While Lawrence Jr. and his mother are quite distinctly insulted by this bawdy display put on for their benefit, Mr. Patterson is not so easily fooled. Realizing the sacrifice that Martha has made to save her sister's face, and more importantly, understanding just how much Abigail wants to better herself socially, Mr. Patterson agrees to provide Abigail with the opportunity she's always wanted. In the final moments, the Chandlers are seen as guests of the Pattersons in their private box at the opera as Abigail takes her rightful place at Olstrom's side on stage.

Despite lavish production values and a stellar cast, Two Sisters from Boston is not one of MGM's more impressive efforts. From the studio that gave us Anchors Aweigh, The Harvey Girls and Meet Me In St. Louis, Two Sisters from Boston is decidedly a poor country cousin in both its musical weight and deportment.

Jimmy Durante is quite irrepressibly charming as the big hearted musical director of The Golden Goose. But the rest of the cast seem to flounder in a screenplay that spreads the musical program too thin to sustain the narrative. Grayson is given two plum solos - both interrupted by other bits of plot taking place elsewhere in the scene. Allyson only sings once! Melchior belts out a few operatic arias but these too are used more as filler when the screenplay is struggling for something witty to say, rather than for the sheer presence of their musical enjoyment. In the final analysis, Two Sisters from Boston is a rather tiresome footnote in MGM's illustrious history as purveyors of the greatest musicals of the 20th century.

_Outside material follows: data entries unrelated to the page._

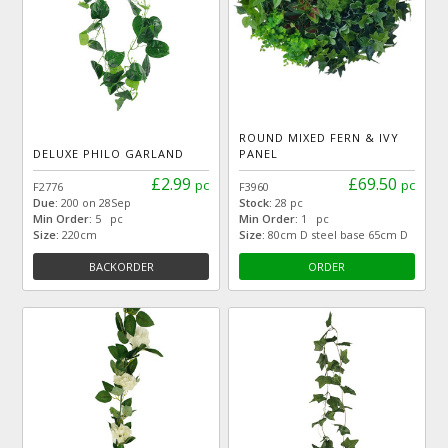
ROUND MIXED FERN & IVY
DELUXE PHILO GARLAND
PANEL
£2.99
£69.50
pc
pc
F2776
F3960
Due:
200 on 28Sep
Stock:
28 pc
Min Order:
5 pc
Min Order:
1 pc
Size:
220cm
Size:
80cm D steel base 65cm D
BACKORDER
ORDER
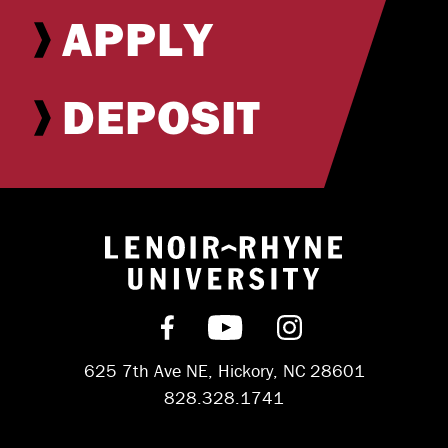
APPLY
DEPOSIT
Return to hom
Find us on Facebook
Subscribe on YouT
Follow us on 
625 7th Ave NE, Hickory, NC 28601
828.328.1741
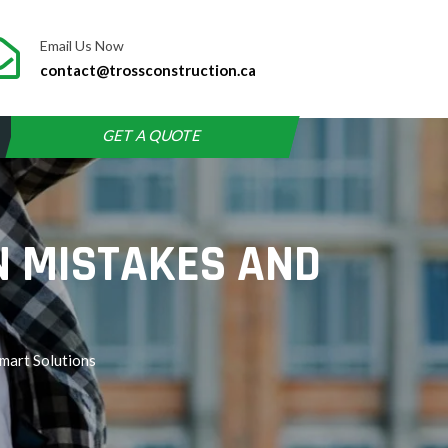
Email Us Now
contact@trossconstruction.ca
GET A QUOTE
N MISTAKES AND
mart Solutions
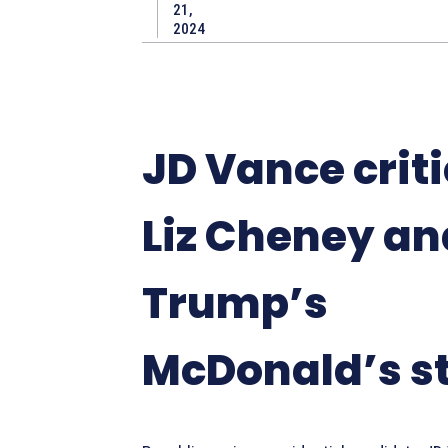
21,
2024
JD Vance criti
Liz Cheney an
Trump’s
McDonald’s s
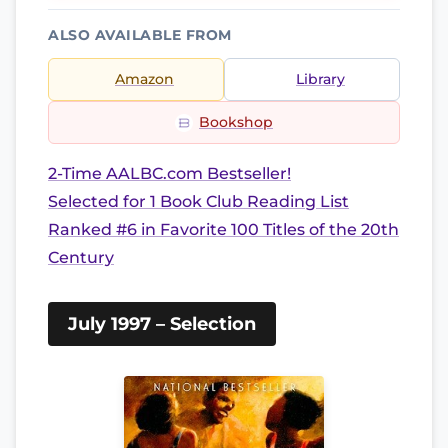
ALSO AVAILABLE FROM
Amazon
Library
Bookshop
2-Time AALBC.com Bestseller!
Selected for 1 Book Club Reading List
Ranked #6 in Favorite 100 Titles of the 20th
Century
July 1997 – Selection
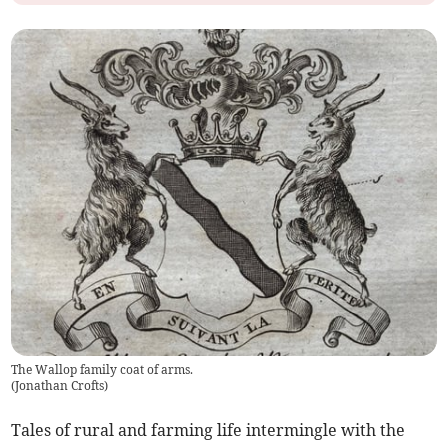
The Wallop family coat of arms.
(
Jonathan Crofts
)
Tales of rural and farming life intermingle with the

This Warner Archive edition is adequate though not stellar. The image is, for the most part, solid. Age related speckles and dirt are evident everywhere, but the gray scale has been nicely preserved with considerable grain evident during several sequences. The audio is mono, as originally recorded, but quite bombastic during the musical sequences with minimal hiss and pop elsewhere. There are no extra features.